#### Exercise:
Print what the records say exactly, and omit the pictures.

#### Extracted page text data:
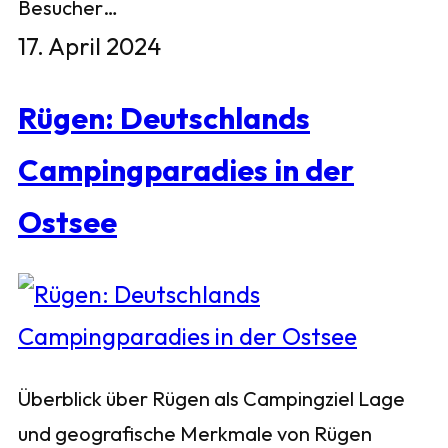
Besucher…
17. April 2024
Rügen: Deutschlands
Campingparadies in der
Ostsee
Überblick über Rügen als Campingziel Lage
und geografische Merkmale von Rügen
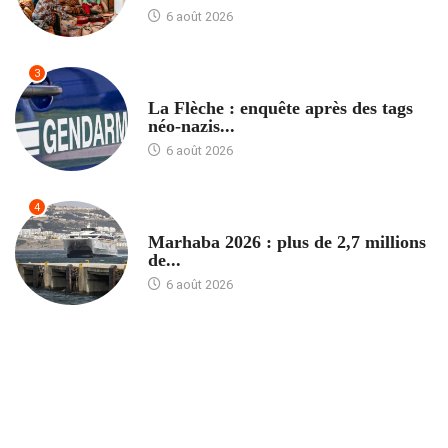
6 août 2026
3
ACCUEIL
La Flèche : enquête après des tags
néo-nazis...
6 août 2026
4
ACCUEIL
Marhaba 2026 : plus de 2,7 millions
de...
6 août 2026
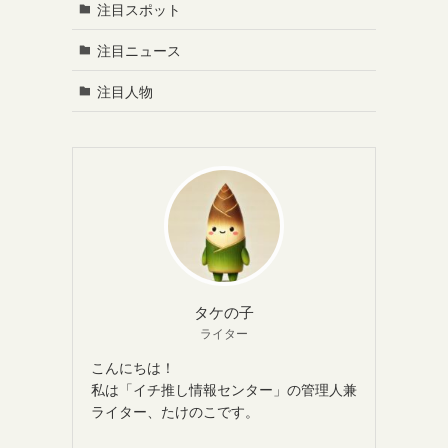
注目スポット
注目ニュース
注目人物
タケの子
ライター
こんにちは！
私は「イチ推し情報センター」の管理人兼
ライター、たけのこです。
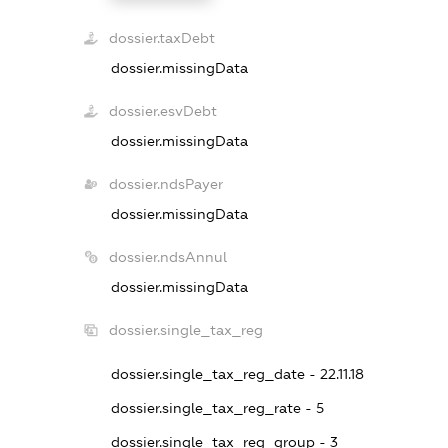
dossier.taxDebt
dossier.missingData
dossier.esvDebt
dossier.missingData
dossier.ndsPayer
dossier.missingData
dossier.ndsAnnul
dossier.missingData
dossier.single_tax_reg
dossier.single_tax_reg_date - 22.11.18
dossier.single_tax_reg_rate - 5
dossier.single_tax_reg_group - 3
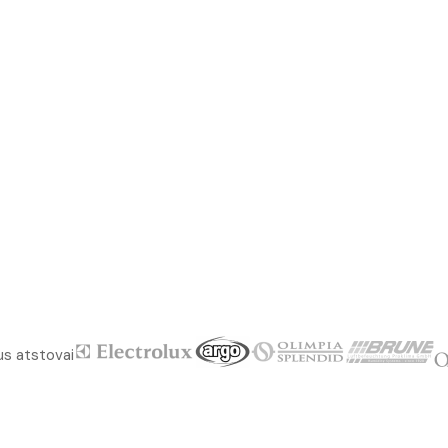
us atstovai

#### Solution to this problem:
Besucher…
17. April 2024
Rügen: Deutschlands
Campingparadies in der
Ostsee
Überblick über Rügen als Campingziel Lage
und geografische Merkmale von Rügen
6 août 2026
3
ACCUEIL
La Flèche : enquête après des tags
néo-nazis...
6 août 2026
4
ACCUEIL
Marhaba 2026 : plus de 2,7 millions
de...
6 août 2026
注目スポット
注目ニュース
注目人物
タケの子
ライター
こんにちは！
私は「イチ推し情報センター」の管理人兼
ライター、たけのこです。
dossier.taxDebt
dossier.missingData
dossier.esvDebt
dossier.missingData
dossier.ndsPayer
dossier.missingData
dossier.ndsAnnul
dossier.missingData
dossier.single_tax_reg
dossier.single_tax_reg_date - 22.11.18
dossier.single_tax_reg_rate - 5
dossier.single_tax_reg_group - 3
us atstovai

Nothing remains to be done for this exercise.